Das Glück der verlorenen Stunde - Die Zeit zwischen den Jahren lädt zum Innehalten ein

Von Sabine Henning (epd)

München (epd). Das alte Jahr zählt noch ein paar Tage, das neue wirft seine Schatten. Den Übergang zwischen den Jahren empfinden viele Menschen als erholsam: Das Telefon im Büro klingelt seltener als sonst. Die lieben Verwandten sind nach Weihnachten abgereist. Terminstress war gestern. Es ist Zeit, um innezuhalten und Lebensziele zu überdenken - auch am Arbeitsplatz.

Der umgangssprachliche Ausdruck "Zwischen den Jahren" hat historische Wurzeln. Denn erst im Laufe des 17. Jahrhunderts bürgerte sich der 1. Januar als verbindlicher Jahresbeginn ein. Zuvor existierten in den Regionen des christlichen Abendlandes verschiedene Neujahrstage nebeneinander: Der 25. Dezember als Datum von Christi Geburt und der 6. Januar, an dem noch heute in Spanien beschert wird.

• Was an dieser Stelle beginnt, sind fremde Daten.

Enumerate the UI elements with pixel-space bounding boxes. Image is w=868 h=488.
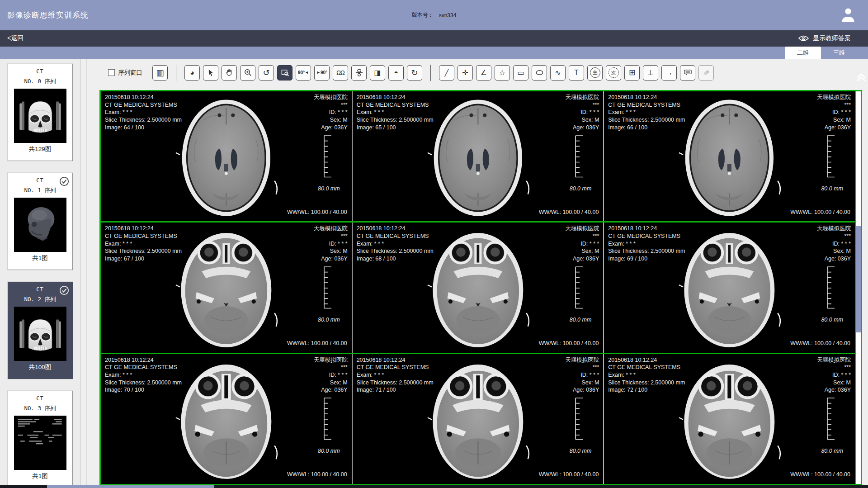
dicom-info-right: 天堰模拟医院 *** ID: * * * Sex: M Age: 036Y [314,94,348,131]
window-level-button[interactable]: ◕ [184,65,200,81]
dicom-info-left: 20150618 10:12:24 CT GE MEDICAL SYSTEMS … [608,356,685,394]
flip-horizontal-button[interactable]: ΩΩ [333,65,348,81]
viewer-cell-8[interactable]: 20150618 10:12:24 CT GE MEDICAL SYSTEMS … [352,354,604,484]
series-card-2[interactable]: CT NO. 2 序列 共100图 [8,282,73,379]
series-layout-button[interactable]: ▥ [152,65,168,81]
rotate-right-90-button[interactable]: ►90° [314,65,330,81]
back-button[interactable]: <返回 [7,34,24,43]
scale-ruler-icon [323,265,333,309]
rotate-left-90-button[interactable]: 90°◄ [296,65,311,81]
viewer-scrollbar-thumb[interactable] [856,226,861,332]
curve-button[interactable]: ∿ [550,65,566,81]
cell-slice-thickness: Slice Thickness: 2.500000 mm [608,247,685,255]
pseudo-color-button[interactable]: ◓ [388,65,404,81]
cell-manufacturer: CT GE MEDICAL SYSTEMS [357,364,434,371]
viewer-row-3: 20150618 10:12:24 CT GE MEDICAL SYSTEMS … [101,353,855,484]
pan-button[interactable] [222,65,237,81]
star-icon: ☆ [499,69,505,76]
dicom-info-left: 20150618 10:12:24 CT GE MEDICAL SYSTEMS … [105,356,182,394]
series-card-1[interactable]: CT NO. 1 序列 共1图 [8,173,73,270]
invert-button[interactable]: ◨ [370,65,385,81]
select-icon [207,68,215,77]
refresh-button[interactable]: ↻ [407,65,422,81]
cell-age: Age: 036Y [817,255,851,263]
roi-grid-button[interactable]: ⊞ [624,65,640,81]
tab-2d[interactable]: 二维 [785,47,821,59]
pan-icon [225,68,234,77]
series-sidebar: CT NO. 0 序列 共129图 CT NO. 1 序列 共1图 CT NO.… [0,59,80,488]
cell-exam: Exam: * * * [357,371,434,379]
flip-vertical-button[interactable] [351,65,367,81]
rectangle-button[interactable]: ▭ [513,65,528,81]
cell-hospital: 天堰模拟医院 [314,94,348,101]
cell-masked-name: *** [314,232,348,240]
viewer-cell-4[interactable]: 20150618 10:12:24 CT GE MEDICAL SYSTEMS … [101,223,352,352]
invert-icon: ◨ [374,69,381,76]
dicom-info-right: 天堰模拟医院 *** ID: * * * Sex: M Age: 036Y [314,356,348,394]
measure-line-button[interactable]: ╱ [439,65,454,81]
region-zoom-button[interactable] [277,65,292,81]
text-annotation-button[interactable]: T [569,65,584,81]
cell-hospital: 天堰模拟医院 [565,225,599,232]
show-teacher-answer-label: 显示教师答案 [813,34,851,43]
tab-3d[interactable]: 三维 [821,47,857,59]
viewer-cell-7[interactable]: 20150618 10:12:24 CT GE MEDICAL SYSTEMS … [101,354,352,484]
main-marker-button[interactable]: 主 [587,65,603,81]
scale-label: 80.0 mm [821,185,843,193]
cell-age: Age: 036Y [565,255,599,263]
star-button[interactable]: ☆ [495,65,510,81]
ellipse-button[interactable] [532,65,547,81]
scale-ruler-icon [574,397,584,441]
horizontal-scrollbar-thumb[interactable] [47,485,214,488]
viewer-cell-1[interactable]: 20150618 10:12:24 CT GE MEDICAL SYSTEMS … [101,91,352,221]
dicom-info-left: 20150618 10:12:24 CT GE MEDICAL SYSTEMS … [105,225,182,262]
series-title: NO. 1 序列 [8,187,72,194]
pseudo-color-icon: ◓ [394,69,398,76]
secondary-marker-button[interactable]: 次 [606,65,621,81]
cell-masked-name: *** [565,232,599,240]
scroll-up-chevron-icon[interactable] [855,71,868,83]
dicom-info-right: 天堰模拟医院 *** ID: * * * Sex: M Age: 036Y [565,94,599,131]
arrow-button[interactable]: → [661,65,677,81]
viewer-cell-2[interactable]: 20150618 10:12:24 CT GE MEDICAL SYSTEMS … [352,91,604,221]
viewer-cell-5[interactable]: 20150618 10:12:24 CT GE MEDICAL SYSTEMS … [352,223,604,352]
cell-sex: Sex: M [565,247,599,255]
series-window-checkbox[interactable] [108,69,115,76]
viewer-cell-3[interactable]: 20150618 10:12:24 CT GE MEDICAL SYSTEMS … [603,91,855,221]
series-title: NO. 3 序列 [8,405,72,412]
rotate-cycle-button[interactable]: ↺ [259,65,274,81]
angle-button[interactable]: ∠ [476,65,491,81]
horizontal-scrollbar[interactable] [0,485,868,488]
rotate-left-90-icon: ◄ [305,71,309,75]
scale-label: 80.0 mm [570,316,592,324]
series-card-3[interactable]: CT NO. 3 序列 共1图 [8,391,73,488]
series-card-0[interactable]: CT NO. 0 序列 共129图 [8,64,73,161]
zoom-in-button[interactable] [240,65,255,81]
secondary-marker-label: 次 [609,67,619,78]
dicom-info-left: 20150618 10:12:24 CT GE MEDICAL SYSTEMS … [608,225,685,262]
cell-exam: Exam: * * * [608,371,685,379]
cell-sex: Sex: M [817,247,851,255]
rotate-cycle-icon: ↺ [263,69,269,77]
series-checked-icon [59,285,69,295]
viewer-scrollbar[interactable] [855,91,861,484]
move-crosshair-button[interactable]: ✛ [458,65,473,81]
comment-button[interactable] [680,65,695,81]
viewer-cell-6[interactable]: 20150618 10:12:24 CT GE MEDICAL SYSTEMS … [603,223,855,352]
cell-masked-name: *** [565,101,599,109]
cell-patient-id: ID: * * * [565,371,599,379]
series-window-toggle[interactable]: 序列窗口 [108,69,142,77]
angle-icon: ∠ [481,69,487,76]
user-avatar-icon[interactable] [840,6,856,24]
eraser-button [698,65,714,81]
series-image-count: 共1图 [8,254,72,262]
selected-series-viewport: 20150618 10:12:24 CT GE MEDICAL SYSTEMS … [99,90,862,485]
perpendicular-button[interactable]: ⊥ [643,65,658,81]
show-teacher-answer-button[interactable]: 显示教师答案 [798,34,851,43]
series-checked-icon [59,176,69,186]
dicom-info-left: 20150618 10:12:24 CT GE MEDICAL SYSTEMS … [608,94,685,131]
select-button[interactable] [203,65,218,81]
viewer-cell-9[interactable]: 20150618 10:12:24 CT GE MEDICAL SYSTEMS … [603,354,855,484]
cell-exam: Exam: * * * [357,109,434,116]
secondary-navbar: <返回 显示教师答案 [0,30,868,47]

An den "unsicheren Tagen" zwischen Weihnachten und 6. Januar ließen Geschäftsleute einst ihre Arbeit ruhen. Oder sie schlossen ihren Laden für eine besondere Form der Bilanz, die Inventur. "Noch heute geben an diesen Tagen manche Unternehmer frei, ohne auf Urlaubsansprüche zu pochen", sagt Karlheinz A. Geißler, Professor für Wirtschaftspädagogik an der Universität der Bundeswehr in München.

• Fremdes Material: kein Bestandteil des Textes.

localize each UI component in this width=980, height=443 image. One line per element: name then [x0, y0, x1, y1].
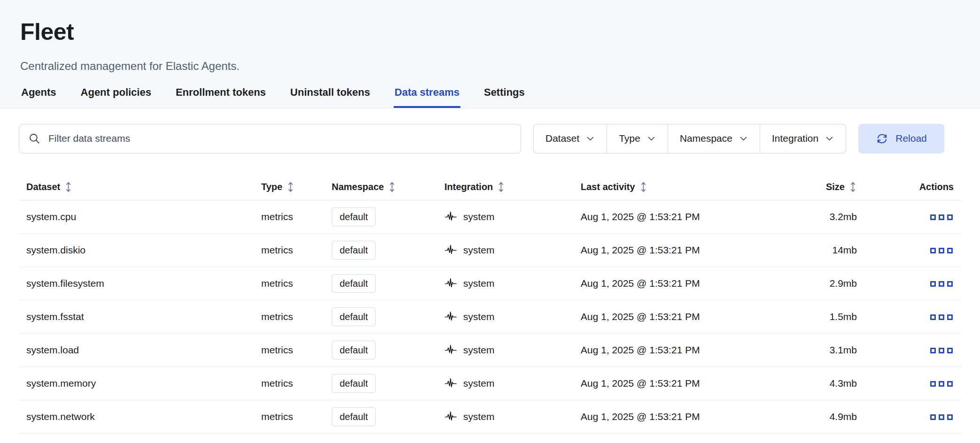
integration-label: system: [463, 378, 495, 389]
integration-cell: system: [437, 333, 573, 367]
filter-button-integration[interactable]: Integration: [760, 124, 846, 153]
page-subtitle: Centralized management for Elastic Agent…: [20, 59, 960, 73]
actions-button[interactable]: [929, 246, 954, 255]
namespace-badge: default: [332, 207, 376, 226]
pulse-icon: [444, 310, 457, 323]
chevron-down-icon: [739, 134, 748, 143]
column-header-label: Dataset: [26, 182, 60, 192]
column-header-label: Integration: [444, 182, 493, 192]
dataset-cell: system.memory: [19, 367, 254, 400]
filter-button-label: Type: [619, 133, 640, 144]
filter-button-namespace[interactable]: Namespace: [668, 124, 760, 153]
type-cell: metrics: [254, 333, 324, 367]
tab-uninstall-tokens[interactable]: Uninstall tokens: [289, 86, 371, 108]
integration-label: system: [463, 278, 495, 289]
actions-button[interactable]: [929, 213, 954, 222]
filter-button-label: Integration: [772, 133, 818, 144]
dataset-cell: system.network: [19, 400, 254, 433]
dataset-cell: system.load: [19, 333, 254, 367]
tab-agent-policies[interactable]: Agent policies: [80, 86, 152, 108]
column-header-size[interactable]: Size: [770, 179, 864, 200]
actions-cell: [864, 300, 961, 333]
dataset-cell: system.fsstat: [19, 300, 254, 333]
column-header-type[interactable]: Type: [254, 179, 324, 200]
type-cell: metrics: [254, 367, 324, 400]
chevron-down-icon: [825, 134, 834, 143]
table-row: system.fsstat metrics default system Aug…: [19, 300, 961, 333]
refresh-icon: [876, 132, 888, 145]
search-box[interactable]: [19, 124, 521, 153]
size-cell: 3.1mb: [770, 333, 864, 367]
column-header-label: Namespace: [332, 182, 384, 192]
column-header-last_activity[interactable]: Last activity: [573, 179, 770, 200]
dataset-cell: system.filesystem: [19, 267, 254, 300]
actions-cell: [864, 267, 961, 300]
column-header-label: Actions: [919, 182, 954, 192]
sort-icon: [497, 182, 505, 192]
column-header-actions: Actions: [864, 179, 961, 200]
namespace-badge: default: [332, 374, 376, 393]
size-cell: 2.9mb: [770, 267, 864, 300]
sort-icon: [849, 182, 857, 192]
size-cell: 4.3mb: [770, 367, 864, 400]
tab-enrollment-tokens[interactable]: Enrollment tokens: [175, 86, 267, 108]
namespace-badge: default: [332, 241, 376, 260]
table-row: system.network metrics default system Au…: [19, 400, 961, 433]
actions-button[interactable]: [929, 379, 954, 389]
reload-button[interactable]: Reload: [858, 124, 944, 153]
actions-cell: [864, 233, 961, 267]
integration-label: system: [463, 311, 495, 322]
table-row: system.memory metrics default system Aug…: [19, 367, 961, 400]
size-cell: 1.5mb: [770, 300, 864, 333]
toolbar: Dataset Type Namespace Integration Reloa…: [0, 108, 980, 153]
tab-settings[interactable]: Settings: [483, 86, 526, 108]
dataset-cell: system.diskio: [19, 233, 254, 267]
page-header: Fleet Centralized management for Elastic…: [0, 0, 980, 108]
tab-label: Settings: [484, 86, 525, 98]
namespace-badge: default: [332, 341, 376, 359]
actions-button[interactable]: [929, 279, 954, 289]
column-header-integration[interactable]: Integration: [437, 179, 573, 200]
column-header-namespace[interactable]: Namespace: [324, 179, 437, 200]
type-cell: metrics: [254, 200, 324, 233]
column-header-dataset[interactable]: Dataset: [19, 179, 254, 200]
last-activity-cell: Aug 1, 2025 @ 1:53:21 PM: [573, 400, 770, 433]
size-cell: 14mb: [770, 233, 864, 267]
table-header-row: Dataset Type Namespace Integration Last …: [19, 179, 961, 200]
actions-cell: [864, 400, 961, 433]
tab-data-streams[interactable]: Data streams: [394, 86, 460, 108]
namespace-badge: default: [332, 274, 376, 293]
actions-button[interactable]: [929, 313, 954, 322]
namespace-cell: default: [324, 267, 437, 300]
namespace-cell: default: [324, 300, 437, 333]
namespace-cell: default: [324, 200, 437, 233]
filter-group: Dataset Type Namespace Integration: [533, 124, 846, 153]
actions-button[interactable]: [929, 412, 954, 422]
integration-cell: system: [437, 200, 573, 233]
type-cell: metrics: [254, 267, 324, 300]
column-header-label: Last activity: [581, 182, 635, 192]
integration-cell: system: [437, 267, 573, 300]
tab-label: Data streams: [395, 86, 459, 98]
type-cell: metrics: [254, 300, 324, 333]
last-activity-cell: Aug 1, 2025 @ 1:53:21 PM: [573, 267, 770, 300]
search-input[interactable]: [47, 132, 512, 145]
last-activity-cell: Aug 1, 2025 @ 1:53:21 PM: [573, 233, 770, 267]
filter-button-label: Dataset: [545, 133, 579, 144]
integration-label: system: [463, 244, 495, 256]
integration-label: system: [463, 411, 495, 422]
size-cell: 3.2mb: [770, 200, 864, 233]
pulse-icon: [444, 210, 457, 223]
filter-button-type[interactable]: Type: [607, 124, 668, 153]
namespace-cell: default: [324, 367, 437, 400]
sort-icon: [287, 182, 295, 192]
search-icon: [28, 132, 40, 145]
tab-agents[interactable]: Agents: [20, 86, 57, 108]
tab-bar: AgentsAgent policiesEnrollment tokensUni…: [20, 86, 960, 108]
pulse-icon: [444, 277, 457, 290]
namespace-badge: default: [332, 407, 376, 426]
filter-button-dataset[interactable]: Dataset: [534, 124, 607, 153]
size-cell: 4.9mb: [770, 400, 864, 433]
actions-button[interactable]: [929, 346, 954, 355]
table-row: system.filesystem metrics default system…: [19, 267, 961, 300]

Anselm Bilgri war Mönch und Wirtschaftsleiter im Kloster Andechs am Ammersee, bevor er sich als Unternehmensberater in München selbstständig machte. Der 53-Jährige empfiehlt Führungskräften, sich mit Mitarbeitern auch über Lebensziele und ihre Situation im Unternehmen auszutauschen: "Dazu eignet sich die stille Zeit zwischen Jahren besonders."

Vom Bedürfnis nach Rückschau am Ende des Jahres profitieren bislang eher Beschäftigte kleinerer Firmen. "Sie bestellen etwas zu essen und reden einen Vormittag - und zwar nicht über die Zahlen, sondern über das Miteinander", weiß Geißler. Auch in der Familie stärkt eine solche Runde die Gemeinschaft und die Vorfreude auf Kommendes. "Man sollte besprechen, was gut, was weniger gut gelaufen ist. Und was sich in der Familie verändern soll", sagt Geißler.

Gisela Maier leitet im Auftrag des "Vereins zur Förderung von prozessorientiertem Leben" Seminare zum Thema "Innehalten - mich neu orientieren" an der Evangelischen Akademie Bad Boll in Baden-Württemberg. "In der Übergangszeit zwischen den Jahren sind viele Menschen besonders empfänglich für Probleme, die sie sonst von sich schieben", weiß die pädagogisch-therapeutische Beraterin.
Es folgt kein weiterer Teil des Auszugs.